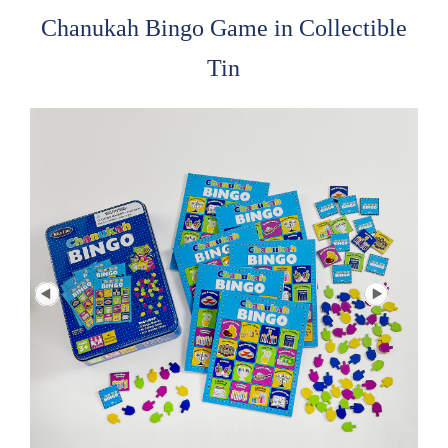
Chanukah Bingo Game in Collectible
Tin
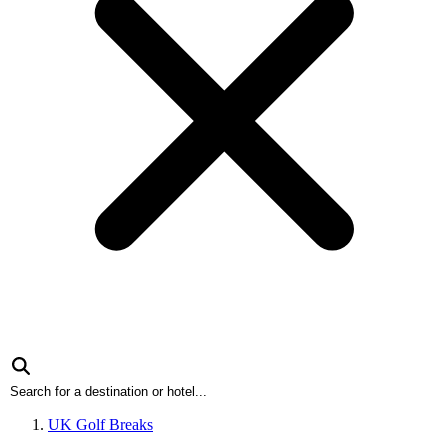
UK Golf Breaks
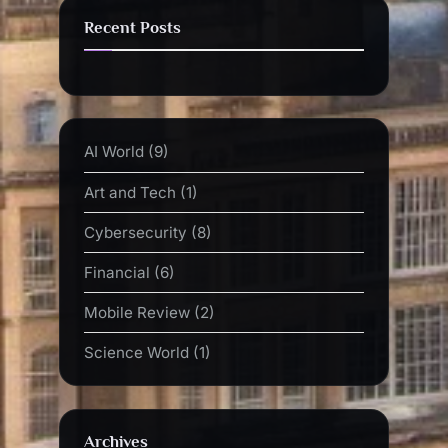
Recent Posts
AI World
(9)
Art and Tech
(1)
Cybersecurity
(8)
Financial
(6)
Mobile Review
(2)
Science World
(1)
Archives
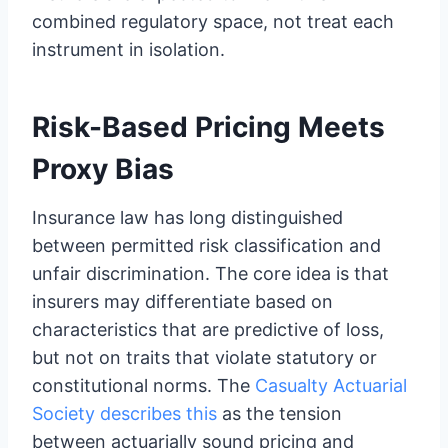
combined regulatory space, not treat each
instrument in isolation.
Risk-Based Pricing Meets
Proxy Bias
Insurance law has long distinguished
between permitted risk classification and
unfair discrimination. The core idea is that
insurers may differentiate based on
characteristics that are predictive of loss,
but not on traits that violate statutory or
constitutional norms. The
Casualty Actuarial
Society describes this
as the tension
between actuarially sound pricing and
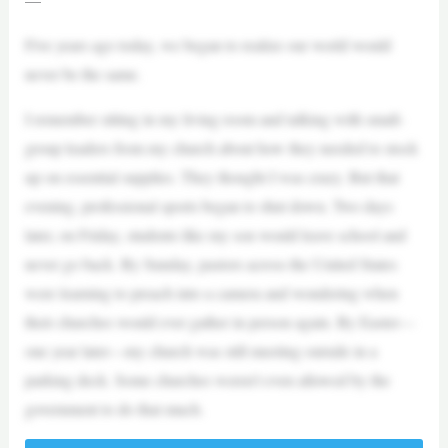
Five years ago today, we began to realize our world would
never be the same.
I remember sitting in my living room and talking with small-
group leaders from my church about how they needed to stock
up on essential supplies. They thought I was crazy. But that
evening, professional sports began to shut down. Two days
later, on Friday, students like my son would leave school and
never go back. By Sunday, pastors across the United States
were learning to preach into a camera and wondering when
their churches would ever gather in person again. By Easter—
one year later—my church was still meeting outside in a
parking deck. Some churches weren’t even allowed by the
government to do that much.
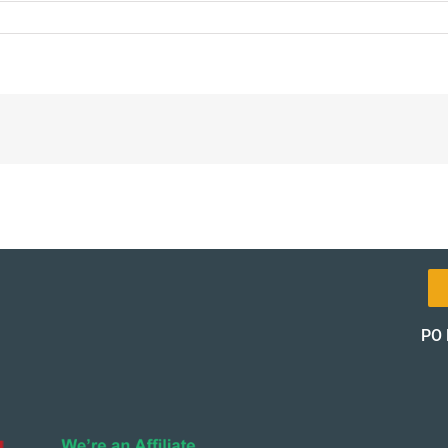
8-
l-
t-
pon-
of_13172-
of
PO 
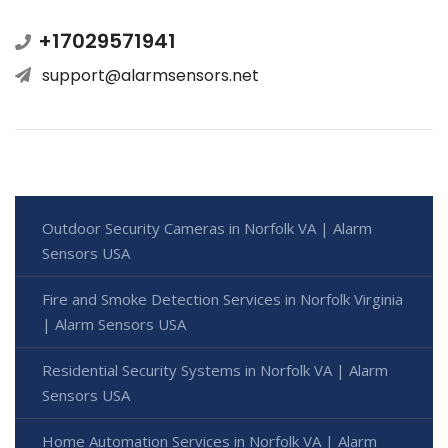
+17029571941
support@alarmsensors.net
Outdoor Security Cameras in Norfolk VA | Alarm
Sensors USA
Fire and Smoke Detection Services in Norfolk Virginia
| Alarm Sensors USA
Residential Security Systems in Norfolk VA | Alarm
Sensors USA
Home Automation Services in Norfolk VA | Alarm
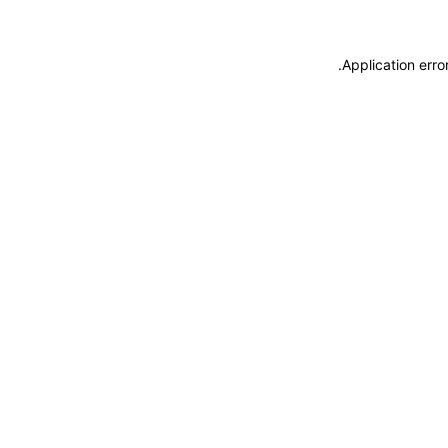
.
Application erro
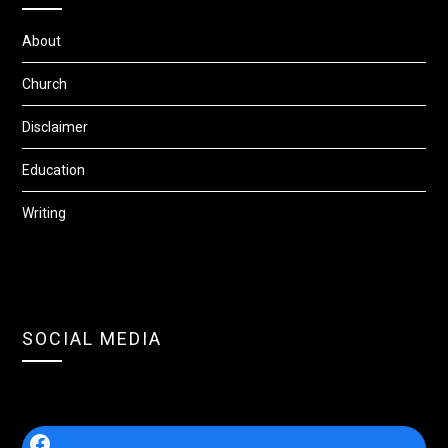
About
Church
Disclaimer
Education
Writing
SOCIAL MEDIA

* * *

▶ Instructions for the task
If an entry contains a picture, skip the picture and reproduce everything else exactly.

▶ Solution
Chanukah Bingo Game in Collectible
Tin
UK Golf Breaks
Recent Posts
AI World
(9)
Art and Tech
(1)
Cybersecurity
(8)
Financial
(6)
Mobile Review
(2)
Science World
(1)
Archives
combined regulatory space, not treat each
instrument in isolation.
Risk-Based Pricing Meets
Proxy Bias
Insurance law has long distinguished
between permitted risk classification and
unfair discrimination. The core idea is that
insurers may differentiate based on
characteristics that are predictive of loss,
but not on traits that violate statutory or
constitutional norms. The
Casualty Actuarial
Society describes this
as the tension
between actuarially sound pricing and
Five years ago today, we began to realize our world would
never be the same.
I remember sitting in my living room and talking with small-
group leaders from my church about how they needed to stock
up on essential supplies. They thought I was crazy. But that
evening, professional sports began to shut down. Two days
later, on Friday, students like my son would leave school and
never go back. By Sunday, pastors across the United States
were learning to preach into a camera and wondering when
their churches would ever gather in person again. By Easter—
one year later—my church was still meeting outside in a
parking deck. Some churches weren’t even allowed by the
government to do that much.
8-
l-
t-
pon-
of_13172-
of
PO 
+17029571941
support@alarmsensors.net
Outdoor Security Cameras in Norfolk VA | Alarm
Sensors USA
Fire and Smoke Detection Services in Norfolk Virginia
| Alarm Sensors USA
Residential Security Systems in Norfolk VA | Alarm
Sensors USA
Home Automation Services in Norfolk VA | Alarm
.
Application erro
About
Church
Disclaimer
Education
Writing
SOCIAL MEDIA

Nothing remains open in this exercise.